Women who choose to stay home with their children rather than go out into the workforce do so because they're able to. Too many women today are robbed of the choice.

Too many women are being shuffled out into the work force only to get burnt out in the process and mourn the fact that they're unable to be with their children more. Not to mention that the homework doesn't just disapear because they work in an office all day. These women are still subject to the throngs of laundry, dishes, homework, chaufering, and other everyday problem solving that occurs on a daily basis in the family home.
These are the Superwomen of today. It's rarer to find a woman, at least in my experience, that does all of these things and complain to the degree that a stay-at-home does.
These women seem to be that much more grateful for the time they do get and are just happy that at the end of the day their family is alive and healthy. I'm not saying that they don't get depressed or begrudge their situation, but their sense of entitlement is not equal to that of a stay-at-home.

Okay, okay...so obviously there are exceptions to my theory. What about the women who choose to work rather than stay at home?
Well, again: these women choose their fate, and therefore, they seem to have less of a sense of entitlement to those women who are stay-at-home's.

Now of course, obviously there are plenty of women who aren't bitchy about the fact that they stay at home all day cooking and cleaning.
But many seem to forget that to hold down fort these days is far simpler than even 30 years ago. Their mothers didn't have the option (for the most part) and they didn't have the luxury of a high-end washing machine or dishwasher, or conventional microwave oven. But they did their hardest. Of course you can be over-worked in the home. Of course you want to kill someone if your husband doesn't take out the garbage once a week or put the toilet seat down. Of course it sucks major balls if your children are ungrateful and do fuck all around the house - but who's responsibility is it to raise the children right? Who's job is it to problem-solve for their children, for their home, etc? It's these people who are staying at home!!
What really rubs me the wrong way is that alot of these women don't even remotely understand how lucky they are. Call it a "blessing". Call it "luck". Call it what you will; the point is that they have the option. And it's all they can do to bemoan the fact that they have yet another load of dishes to put in the dishwasher.
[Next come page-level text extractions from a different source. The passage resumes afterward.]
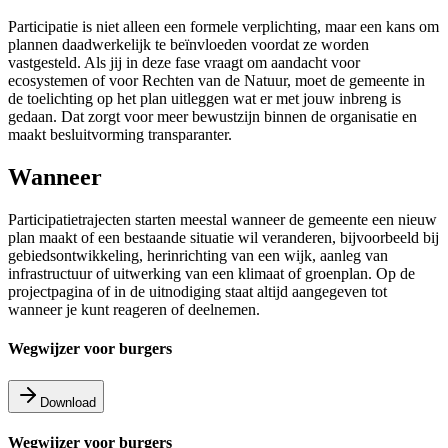
Participatie is niet alleen een formele verplichting, maar een kans om
plannen daadwerkelijk te beïnvloeden voordat ze worden
vastgesteld. Als jij in deze fase vraagt om aandacht voor
ecosystemen of voor Rechten van de Natuur, moet de gemeente in
de toelichting op het plan uitleggen wat er met jouw inbreng is
gedaan. Dat zorgt voor meer bewustzijn binnen de organisatie en
maakt besluitvorming transparanter.
Wanneer
Participatietrajecten starten meestal wanneer de gemeente een nieuw
plan maakt of een bestaande situatie wil veranderen, bijvoorbeeld bij
gebiedsontwikkeling, herinrichting van een wijk, aanleg van
infrastructuur of uitwerking van een klimaat of groenplan. Op de
projectpagina of in de uitnodiging staat altijd aangegeven tot
wanneer je kunt reageren of deelnemen.
Wegwijzer voor burgers
Download
Wegwijzer voor burgers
I'm sorry, but commooooon!!

Take some responsibility.

If you don't like your circumstances, do what you can to change them!
If you think your children are ungrateful, ride their asses until they do better! Put your foot down!

Take some responsibility.

*NOTE* okay, keep in mind that this doesn't pertain to absolutely every situation under the sun. That's not what I'm getting at. My point is that there are alot of ungrateful people out there, and it's really up to ourselves to try and find the silverlining.